Peter “Thiel boasts a World Chess Federation rating of 2,199, one point short of the group’s lowest honorific, candidate master,” Max Chafkin and Lizette Chapman report for Bloomberg. “At 48, he’s co-founded PayPal, was Facebook’s first outside investor, and is worth almost $3 billion. He still sits on Facebook’s board, and through his firm, Founders Fund, made early bets on Spotify, Airbnb, SpaceX, Lyft, Palantir Technologies, and a half-dozen other private companies worth more than $1 billion each.”

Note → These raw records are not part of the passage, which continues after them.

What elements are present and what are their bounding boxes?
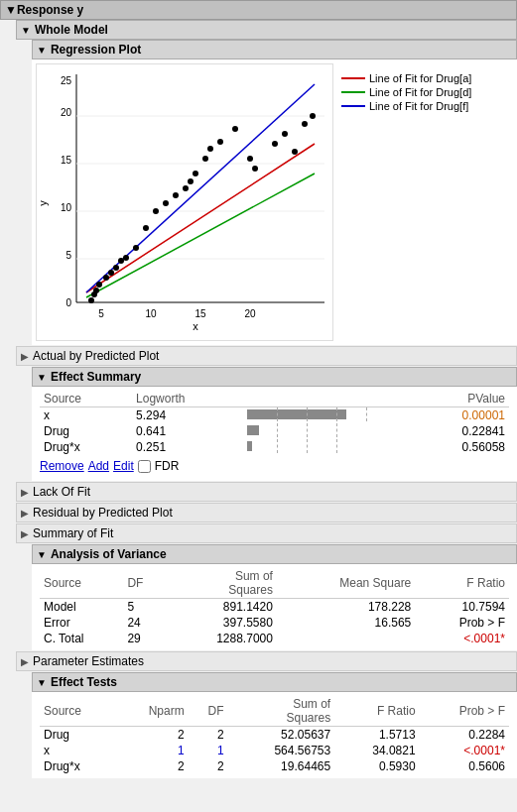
effect-pvalue-drugx: 0.56058 — [406, 439, 509, 455]
effect-tests-section: ▼ Effect Tests Source Nparm DF Sum ofSqu… — [32, 672, 517, 778]
actual-predicted-triangle: ▶ — [21, 351, 29, 362]
svg-text:15: 15 — [61, 155, 72, 166]
et-sumsq-drugx: 19.64465 — [228, 758, 335, 774]
svg-point-41 — [232, 126, 238, 132]
lack-of-fit-section[interactable]: ▶ Lack Of Fit — [16, 482, 517, 502]
anova-col-fratio: F Ratio — [415, 568, 509, 599]
et-source-drugx: Drug*x — [40, 758, 116, 774]
effect-bar-drugx — [247, 439, 406, 455]
svg-point-30 — [133, 245, 139, 251]
svg-point-24 — [96, 282, 102, 288]
effect-summary-label: Effect Summary — [51, 370, 141, 384]
effect-bar-x — [247, 407, 406, 424]
dashed-d3 — [336, 423, 337, 437]
svg-point-35 — [183, 185, 189, 191]
svg-point-21 — [88, 297, 94, 303]
anova-meansq-ctotal — [277, 631, 415, 646]
residual-by-predicted-section[interactable]: ▶ Residual by Predicted Plot — [16, 503, 517, 522]
anova-col-source: Source — [40, 568, 123, 599]
bar-x — [247, 409, 346, 419]
svg-point-36 — [188, 178, 194, 184]
dashed-3 — [336, 407, 337, 421]
et-fratio-drug: 1.5713 — [334, 727, 419, 744]
et-source-x: x — [40, 743, 116, 758]
svg-text:y: y — [37, 200, 49, 206]
summary-fit-label: Summary of Fit — [33, 526, 113, 540]
svg-point-27 — [113, 265, 119, 271]
dashed-dx2 — [307, 439, 308, 453]
effect-tests-table-area: Source Nparm DF Sum ofSquares F Ratio Pr… — [32, 692, 517, 778]
et-col-sumsq: Sum ofSquares — [228, 696, 335, 727]
lack-of-fit-label: Lack Of Fit — [33, 485, 90, 499]
regression-plot-label: Regression Plot — [51, 43, 141, 57]
legend-line-d — [341, 91, 365, 93]
whole-model-header[interactable]: ▼ Whole Model — [16, 20, 517, 40]
effect-tests-triangle: ▼ — [37, 677, 47, 688]
svg-text:20: 20 — [61, 107, 72, 118]
anova-df-error: 24 — [123, 615, 165, 631]
col-source: Source — [40, 391, 132, 407]
svg-text:10: 10 — [145, 308, 157, 319]
effect-row-drug: Drug 0.641 0.22841 — [40, 423, 509, 439]
et-col-nparm: Nparm — [116, 696, 189, 727]
remove-link[interactable]: Remove — [40, 459, 84, 473]
effect-source-x: x — [40, 407, 132, 424]
anova-sumsq-model: 891.1420 — [165, 599, 277, 616]
effect-summary-table: Source Logworth PValue x 5.294 — [40, 391, 509, 455]
legend-label-a: Line of Fit for Drug[a] — [369, 72, 471, 84]
legend-drug-d: Line of Fit for Drug[d] — [341, 86, 471, 98]
anova-col-df: DF — [123, 568, 165, 599]
regression-plot-header[interactable]: ▼ Regression Plot — [32, 40, 517, 59]
anova-label: Analysis of Variance — [51, 547, 167, 561]
et-sumsq-drug: 52.05637 — [228, 727, 335, 744]
dashed-d1 — [277, 423, 278, 437]
anova-df-model: 5 — [123, 599, 165, 616]
edit-link[interactable]: Edit — [113, 459, 134, 473]
svg-point-40 — [217, 139, 223, 145]
legend-line-f — [341, 105, 365, 107]
whole-model-label: Whole Model — [35, 23, 108, 37]
anova-col-sumsq: Sum ofSquares — [165, 568, 277, 599]
dashed-2 — [307, 407, 308, 421]
collapse-triangle[interactable]: ▼ — [5, 3, 17, 17]
add-link[interactable]: Add — [88, 459, 109, 473]
svg-text:0: 0 — [65, 297, 71, 308]
et-row-drugx: Drug*x 2 2 19.64465 0.5930 0.5606 — [40, 758, 509, 774]
regression-plot-section: ▼ Regression Plot 0 5 10 15 20 25 y 5 10 — [32, 40, 517, 345]
et-row-x: x 1 1 564.56753 34.0821 <.0001* — [40, 743, 509, 758]
param-estimates-label: Parameter Estimates — [33, 654, 144, 668]
fdr-checkbox[interactable] — [138, 460, 151, 473]
param-estimates-section[interactable]: ▶ Parameter Estimates — [16, 651, 517, 671]
effect-bar-drug — [247, 423, 406, 439]
anova-meansq-error: 16.565 — [277, 615, 415, 631]
effect-tests-table: Source Nparm DF Sum ofSquares F Ratio Pr… — [40, 696, 509, 774]
dashed-dx3 — [336, 439, 337, 453]
et-df-drug: 2 — [189, 727, 228, 744]
lack-of-fit-triangle: ▶ — [21, 487, 29, 498]
effect-logworth-x: 5.294 — [132, 407, 247, 424]
residual-predicted-label: Residual by Predicted Plot — [33, 506, 173, 520]
et-col-prob: Prob > F — [420, 696, 509, 727]
legend-label-d: Line of Fit for Drug[d] — [369, 86, 471, 98]
effect-summary-header[interactable]: ▼ Effect Summary — [32, 367, 517, 387]
svg-point-23 — [93, 288, 99, 293]
regression-svg: 0 5 10 15 20 25 y 5 10 15 20 x — [36, 63, 333, 341]
et-fratio-drugx: 0.5930 — [334, 758, 419, 774]
actual-by-predicted-section[interactable]: ▶ Actual by Predicted Plot — [16, 346, 517, 366]
anova-sumsq-ctotal: 1288.7000 — [165, 631, 277, 646]
summary-of-fit-section[interactable]: ▶ Summary of Fit — [16, 523, 517, 543]
bar-drug — [247, 425, 259, 435]
col-bar — [247, 391, 406, 407]
et-prob-drug: 0.2284 — [420, 727, 509, 744]
legend-drug-f: Line of Fit for Drug[f] — [341, 100, 471, 112]
svg-text:20: 20 — [244, 308, 256, 319]
effect-row-drugx: Drug*x 0.251 0.56058 — [40, 439, 509, 455]
anova-source-model: Model — [40, 599, 123, 616]
et-col-df: DF — [189, 696, 228, 727]
anova-header[interactable]: ▼ Analysis of Variance — [32, 544, 517, 564]
et-prob-x: <.0001* — [420, 743, 509, 758]
svg-point-38 — [202, 156, 208, 162]
effect-summary-triangle: ▼ — [37, 372, 47, 383]
anova-df-ctotal: 29 — [123, 631, 165, 646]
effect-tests-header[interactable]: ▼ Effect Tests — [32, 672, 517, 692]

“His status as ringleader of the PayPal Mafia, the network of former employees and co-founders that includes SpaceX’s Elon Musk and LinkedIn’s Reid Hoffman, makes him one of Silicon Valley’s most influential and admired figures; his iconoclastic politics make him a subject of amusement. Not coincidentally, and disconcertingly to many of those close to him, Thiel is also one of Donald Trump’s most prominent backers,” Chafkin and Chapman report. “Thiel is scheduled to address the Republican National Convention in a prime-time speaking slot shortly before Trump accepts the nomination. Thiel declined to comment for this article, but according to a person familiar with his speech, he plans to embrace Trump’s skepticism about recent U.S. wars in the Middle East and to praise the candidate’s economic qualifications—despite Trump’s advocacy of protectionist tariffs and extreme immigration restrictions, measures that would seem at odds with the radical libertarian image Thiel projects. Thiel also plans to say that, though he considers identity politics a distraction, he’s proud of his identity as a gay man. Thiel will be the first speaker to publicly acknowledge his or her homosexuality at a Republican convention.”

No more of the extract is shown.